Task statement: Write out every line exactly, from the start of the records below to the line with "Speichertechno", and stop there. Don't write out the pictures.

Given data:
--------------------
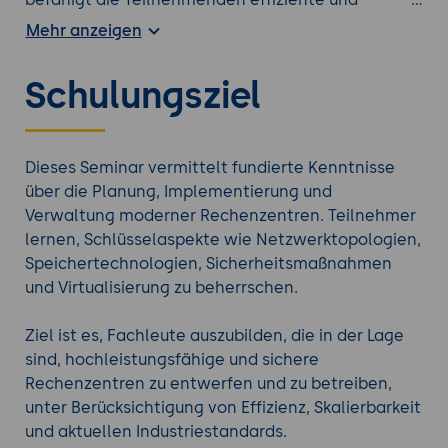
zuverlässige Rechenzentren zu konzipieren und zu
Mehr anzeigen
verwalten.
Schulungsziel
Finden Sie weitere für Sie passende
Netzwerk
Schulungen
.
Dieses Seminar vermittelt fundierte Kenntnisse
über die Planung, Implementierung und
Verwaltung moderner Rechenzentren. Teilnehmer
lernen, Schlüsselaspekte wie Netzwerktopologien,
Speichertechnologien, Sicherheitsmaßnahmen
und Virtualisierung zu beherrschen.
Ziel ist es, Fachleute auszubilden, die in der Lage
sind, hochleistungsfähige und sichere
Rechenzentren zu entwerfen und zu betreiben,
unter Berücksichtigung von Effizienz, Skalierbarkeit
und aktuellen Industriestandards.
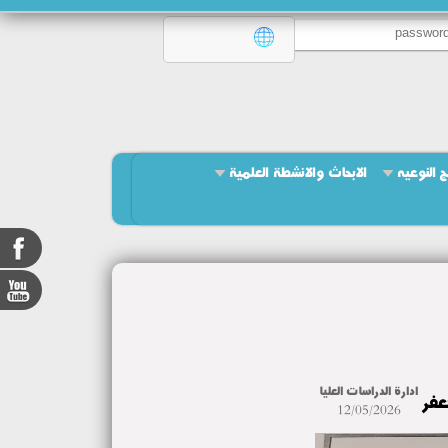
ج النوعيه
الابحاث والانشطة العلمية
ادارة الدراسات العليا
عفر
12/05/2026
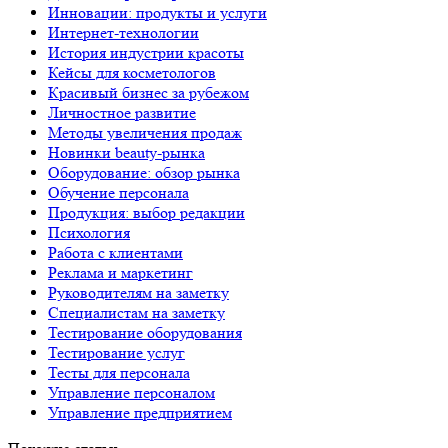
Инновации: продукты и услуги
Интернет-технологии
История индустрии красоты
Кейсы для косметологов
Красивый бизнес за рубежом
Личностное развитие
Методы увеличения продаж
Новинки beauty-рынка
Оборудование: обзор рынка
Обучение персонала
Продукция: выбор редакции
Психология
Работа с клиентами
Реклама и маркетинг
Руководителям на заметку
Специалистам на заметку
Тестирование оборудования
Тестирование услуг
Тесты для персонала
Управление персоналом
Управление предприятием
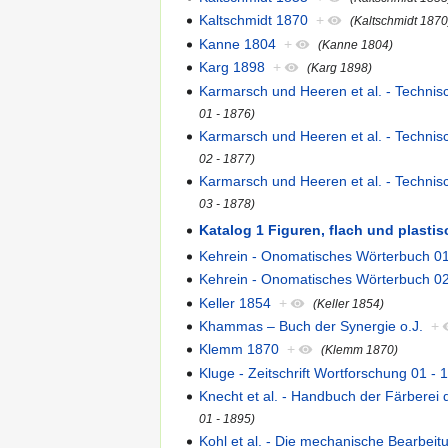
Kaltschmidt 1870
+
(Kaltschmidt 1870
Kanne 1804
+
(Kanne 1804)
Karg 1898
+
(Karg 1898)
Karmarsch und Heeren et al. - Techni
01 - 1876)
Karmarsch und Heeren et al. - Techni
02 - 1877)
Karmarsch und Heeren et al. - Techni
03 - 1878)
Katalog 1 Figuren, flach und plasti
Kehrein - Onomatisches Wörterbuch 01
Kehrein - Onomatisches Wörterbuch 02
Keller 1854
+
(Keller 1854)
Khammas – Buch der Synergie o.J.
+
Klemm 1870
+
(Klemm 1870)
Kluge - Zeitschrift Wortforschung 01 - 
Knecht et al. - Handbuch der Färberei 
01 - 1895)
Kohl et al. - Die mechanische Bearbeit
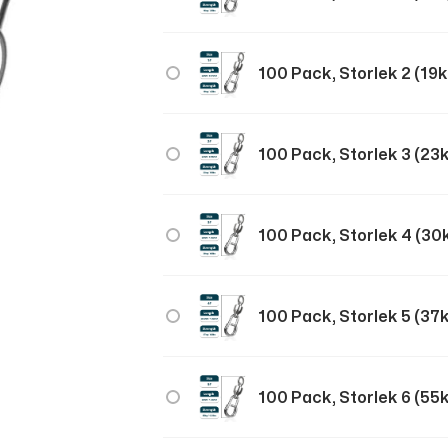
100 Pack, Storlek 2 (19
100 Pack, Storlek 3 (2
100 Pack, Storlek 4 (3
100 Pack, Storlek 5 (3
100 Pack, Storlek 6 (5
--------------------
Worked solution:
zuverlässige Rechenzentren zu konzipieren und zu
Mehr anzeigen
verwalten.
Schulungsziel
Finden Sie weitere für Sie passende
Netzwerk
Schulungen
.
Dieses Seminar vermittelt fundierte Kenntnisse
über die Planung, Implementierung und
Verwaltung moderner Rechenzentren. Teilnehmer
lernen, Schlüsselaspekte wie Netzwerktopologien,
Speichertechnologien, Sicherheitsmaßnahmen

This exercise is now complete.